Use your bed only for sleep and sex. Working, scrolling, or watching TV in bed weakens the mental association between your bed and sleep. If your bedroom doubles as an office, at minimum close the laptop and clear work materials before you start winding down. Blackout curtains, a fan for white noise, or earplugs can handle light and sound problems that are outside your control.

Watch What You Drink and When

Caffeine has a half-life of about 5 to 6 hours, meaning half of what you consumed is still circulating in your bloodstream that much later. A standard recommendation is to cut off caffeine by 2 or 3 p.m. if you follow a typical evening bedtime. One study found that caffeine consumed even 6 hours before bed disrupted sleep, sometimes without the person noticing the effect. That afternoon coffee might feel harmless while quietly shaving time off your deep sleep.

Alcohol is trickier because it genuinely does help you fall asleep faster. The problem comes later. As your body metabolizes alcohol, it creates a withdrawal effect that can wake you at 2 or 3 a.m., a phenomenon called rebound insomnia. Alcohol also suppresses REM sleep, which is concentrated in the second half of the night. REM is the phase tied to dreaming, memory consolidation, and feeling rested the next day. Even a couple of drinks in the evening can leave you with more fragmented, lower-quality sleep than you’d get sober, even if you stayed asleep the same number of hours.

Reducing fluids in the hour or two before bed also helps. Waking up to use the bathroom disrupts your sleep cycles, and each awakening resets the process of moving into deeper sleep stages.

Exercise at the Right Time

Regular physical activity improves sleep quality, and for most people the timing is flexible. Morning and afternoon workouts are reliably helpful. Evening exercise is fine too, with one caveat: avoid vigorous, high-intensity activity within one to two hours of bedtime. A study published in Sports Medicine found that people who did high-intensity interval training less than an hour before bed took longer to fall asleep and slept worse. Moderate activity like walking or gentle yoga in the evening, on the other hand, didn’t cause problems.
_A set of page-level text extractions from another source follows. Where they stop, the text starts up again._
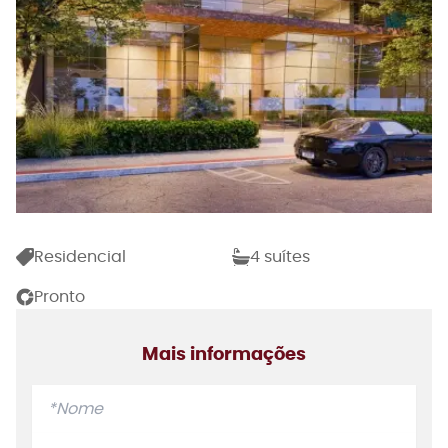
Residencial
4
suíte
s
Pronto
Mais informações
The likely reason is body temperature. Intense exercise raises your core temperature significantly, and your body needs that temperature to come back down before sleep onset feels natural. Giving yourself at least two hours between a hard workout and lights-out is a safe buffer.

Nap Smart or Not at All

Naps can help if you keep them short. A 15- to 20-minute power nap boosts alertness without pulling you into deep sleep. The problem with longer naps is sleep inertia: that groggy, disoriented feeling that comes from waking out of a deep sleep stage. It can take 30 minutes or more to shake off, which defeats the purpose.

Long or late-afternoon naps can also steal from your nighttime sleep drive, making it harder to fall asleep at your regular bedtime. If you find yourself needing naps most days, that’s often a sign your nighttime sleep needs attention rather than a daytime supplement.